Welcome to HAWKS’s documentation!¶

HAWKS is a tool for generating controllably difficult synthetic data, used primarily for clustering.

The associated repo for this documentation is associated with the following paper:

Shand, C., Allmendinger, R., Handl, J., Webb, A., & Keane, J. (2019, July). Evolving controllably difficult datasets for clustering. In Proceedings of the Genetic and Evolutionary Computation Conference (pp. 463-471). https://doi.org/10.1145/3321707.3321761 (Nominated for best paper on the evolutionary machine learning track at GECCO‘19)

Related BibTeX info:

@inproceedings{shand2019evolving,
    title={Evolving controllably difficult datasets for clustering},
    author={Shand, Cameron and Allmendinger, Richard and Handl, Julia and Webb, Andrew and Keane, John},
    booktitle={Proceedings of the Genetic and Evolutionary Computation Conference},
    pages={463--471},
    year={2019},
    url={https://doi.org/10.1145/3321707.3321761}
}

The academic/technical details can be found there. What follows here is a practical guide to using HAWKS to generate synthetic data.
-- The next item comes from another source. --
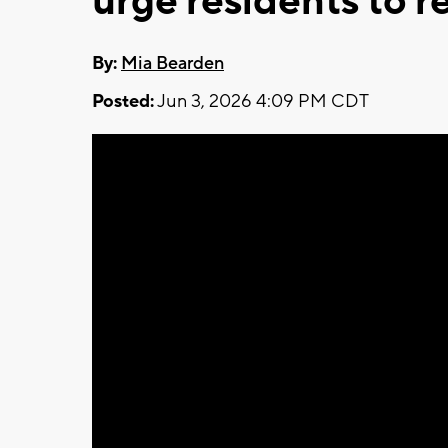
urge residents to r
By:
Mia Bearden
Posted:
Jun 3, 2026 4:09 PM CDT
If you use HAWKS to generate data that forms part of a paper, please cite the paper above and link to the repo.

Installation¶

Installation is available through pip by:

pip install hawks

or by cloning the repo. HAWKS was written for Python 3.6+. Other dependencies are specified in the setup.py file.

Quick Example¶

"""Single, simple HAWKS run, with KMeans applied to the best dataset
"""
import numpy as np
from sklearn.cluster import KMeans
from sklearn.metrics import adjusted_rand_score
import hawks

# Set the magic seed number
SEED_NUM = 42
# Set the seed number in the config
config = {
    "hawks": {
        "folder_name": "simple_example",
        "seed_num": SEED_NUM
    },
    "dataset": {
        "num_clusters": 5
    },
    "objectives": {
        "silhouette": {
            "target": 0.9
        }
    }
}
# Any missing parameters will take from hawks/defaults.json
generator = hawks.create_generator(config)
# Run the generator
generator.run()
# Let's plot the best individual found
generator.plot_best_indivs(show=True)
# Get the best dataset found and it's labels
datasets, label_sets = generator.get_best_dataset()
# Stored as a list for multiple runs
data, labels = datasets[0], label_sets[0]
# Run KMeans on the data
km = KMeans(
    n_clusters=len(np.unique(labels)), random_state=SEED_NUM
).fit(data)
# Plot the output of KMeans
hawks.plotting.scatter_prediction(data, km.labels_)
# Get the Adjusted Rand Index for KMeans on the data
ari = adjusted_rand_score(labels, km.labels_)
print(f"ARI: {ari}")

Output:

ARI: 0.9984430580527084

The dataset produced by the code above.

The predictions made by KMeans on the above dataset.